§ **PROBLEM STATEMENT**: All of the data needs to come back exactly as written.

§ **RECORDED INFORMATION**:
"""

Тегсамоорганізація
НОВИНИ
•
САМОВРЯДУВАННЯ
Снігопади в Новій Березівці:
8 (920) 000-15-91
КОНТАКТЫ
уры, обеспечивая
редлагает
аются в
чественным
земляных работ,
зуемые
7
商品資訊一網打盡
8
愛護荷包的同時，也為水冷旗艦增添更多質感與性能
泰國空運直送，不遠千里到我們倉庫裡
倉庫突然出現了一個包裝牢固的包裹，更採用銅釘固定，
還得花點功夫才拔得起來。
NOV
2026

"""

§ **SOLVED EXERCISE**:
Тегсамоорганізація
НОВИНИ
•
САМОВРЯДУВАННЯ
Снігопади в Новій Березівці:
8 (920) 000-15-91
КОНТАКТЫ
уры, обеспечивая
редлагает
аются в
чественным
земляных работ,
зуемые
7
商品資訊一網打盡
8
愛護荷包的同時，也為水冷旗艦增添更多質感與性能
泰國空運直送，不遠千里到我們倉庫裡
倉庫突然出現了一個包裝牢固的包裹，更採用銅釘固定，
還得花點功夫才拔得起來。
NOV
2026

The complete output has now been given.